Wow. I know how it's like. They make that sound. Oh, darn it. Forgot the airholes! They died.



			
				DANNICHU said:
			
		

> I used to collect ladybirds from all over the neighbourhood when my dad told me how ladybirds were good for a garden because they ate aphids.


Those things traumatized my outlook on bugs. They smell and they infest in my room in the past.



			
				DANNICHU said:
			
		

> I used to go around the garden collecting slugs and snails and throwing them into the next-door-neighbour's garden when I was told they were bad for plants.


I thought slugs would make me ill if I touched one. Snails, I don't mind. I don't like slimy slitherin' bugs, but earthworms are kool.



			
				DANNICHU said:
			
		

> I tried eating ants after I saw it on The Jungle Book, but they didn't taste good. I also used to follow ant trails for however long they went in both directions.


 You are hardcore. So hardcore.




> Edit: Can someone give a definition of what counts as a 'bug' in this thread, since actual 'bugs' are specific groups of insects, so clearly this is an informal 'bug' definition.


lol


By the way. I hate caterpillars. That is all.


----------



## Darksong (Nov 19, 2008)

Scout said:


> Moths are disgustingly dusty. Same thing goes for butterflies, dragonfly > butterfly/moth


Butterflies aren't dusty, as long as you don't touch their wings.

I think butterflies rule! :D For the reason, look at the 8th to last word in my signature.

I pretty much like every bug, but I'm skittish around bees and wasps.


----------



## Scout (Nov 19, 2008)

Darksong said:


> Butterflies aren't dusty, as long as you don't touch their wings.


Yes, and what I really mean is the powder on their wings.
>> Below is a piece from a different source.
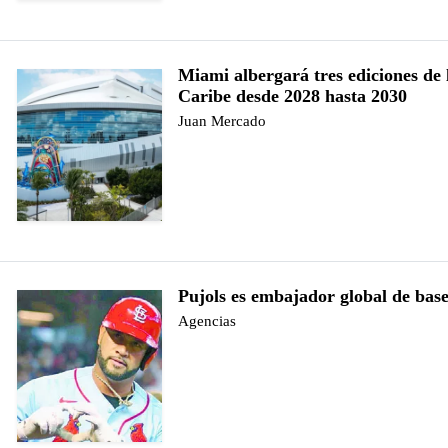
Miami albergará tres ediciones de l
Caribe desde 2028 hasta 2030
Juan Mercado
Pujols es embajador global de base
Agencias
I never liked butterflies because my method of catching winged bugs is by my index and thumb fingers alone. One time I allowed big ones went into my house and they smothered themselves onto a lightbulb. It was nasty.


----------



## Ayame (Nov 19, 2008)

I remember I once kept a snail in a jar as a pet.  My parents helped me poke airholes in the top when we got him- I was three or four at the time- and we gathered leaves together for him to eat, experimenting to see which kinds he liked. It was fun to watch him crawl around inside his jar. I forget what I named him/her (it was a masculine and unoriginal name, I know that) but eventually forgot about him and he starved.  I can't believe my parents allowed that.  He was up high, on the top of a shelf, and he lived out the last of his life discarded and alone. I feel guilty about it...  I miss you!  Now that I think about it, his name might have been Snaily.  (According to my father, it was.)  Actually, I think I had several snail pets, most of which had happier fates.
My parents claim that it was probably hibernating (it had withdrawn into its shell- we apparently released it after awhile.)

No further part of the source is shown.